O britânico aponta que muito facilmente os processos foram de algo
pontual, para algo global, capaz de mobilizar não apenas cidades, mas
países inteiros, sendo que, nesse sentido, é importante entender os
protestos como processos.
“Rebeliões são importantes porque
mostram que outra sociabilidade é possível. As pessoas que foram às ruas
na Turquia, onde estive por muito tempo, perceberam que estavam
alienados uns dos outros e que existia outra forma de ver e fazer
cidade. As pessoas se juntaram e tiveram uma visão nova do comum. É
tentador pensar num momento cataŕtico revolucionário que resolve tudo,
mas hoje as revoluções são mais lentas e precisam de uma mudança de mentalidade e de processos democráticos de tomada de decisão”, pondera.

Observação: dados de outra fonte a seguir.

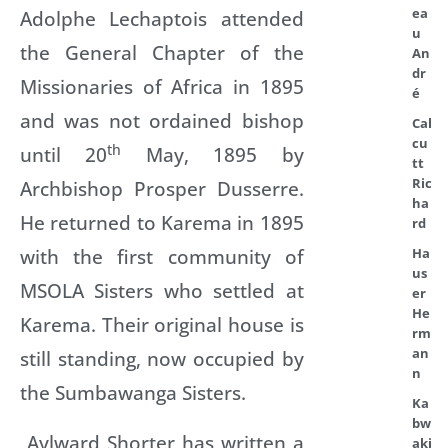
ea
Adolphe Lechaptois attended
u
the General Chapter of the
An
dr
Missionaries of Africa in 1895
é
and was not ordained bishop
Cal
cu
th
until 20
May, 1895 by
tt
Ric
Archbishop Prosper Dusserre.
ha
He returned to Karema in 1895
rd
with the first community of
Ha
us
MSOLA Sisters who settled at
er
He
Karema. Their original house is
rm
an
still standing, now occupied by
n
the Sumbawanga Sisters.
Ka
bw
Aylward Shorter has written a
aki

Nesse sentido, a eleição do partido Podemos e de herdeiros dos indignados na Espanha, como Ada Colau, em Barcelona, e do Syriza,
na Grécia, mostra que essa forma de ver a cidade ganhou expressão
política. “Mas é crucial que eles não falhem. Pois em momentos de crise,
como o Brasil mostra, o fascismo está sempre à espreita. É uma posição
esperançosa e perigosa que estes governos ocupam agora”.
Qual direito à cidade?
No meio de tudo isto, o geógrafo não tem
dúvida de que o direito à cidade emerge como uma pauta capaz de
unificar os diversos movimentos sociais que lutam pelo direito à saúde,
educação, moradia, passe-livre e por mais democracia. Quando se fala de
cada uma dessas pauta, se está falando de uma cidade que possa ser
fruída por todas. Mas ele faz um alerta.
“Todos gostam do direito à cidade. As empreiteiras,
os bilionários, os políticos adoram falar nisso. Eles querem o direito
para a cidade deles. “Direito à cidade” é um significante amplo e
possivelmente vazio. Temos que batalhar pelo seu sentido igualitarista,
de uma cidade para todos, com educação de qualidade, moradia digna, que
os pobres tenham voz, que tenhamos poder de decisão sobre como ela será
feita e refeita”, aponta.
“É menos sobre catástrofes e momentos de rebelião e mais sobre se todos podemos contribuir, através de educação e de novas práticas democráticas,
de assembleias e de nossa capacidade de tomar decisões de maneira
coletiva, de reestruturar a produção e o emprego cooperativamente. Mas
isso tem que estar coordenado e embasado teoricamente. Se superarmos as
fragmentações, podemos ter uma urbanização emancipatória, ao contrário
da alienada e repressiva que temos hoje”, conclui.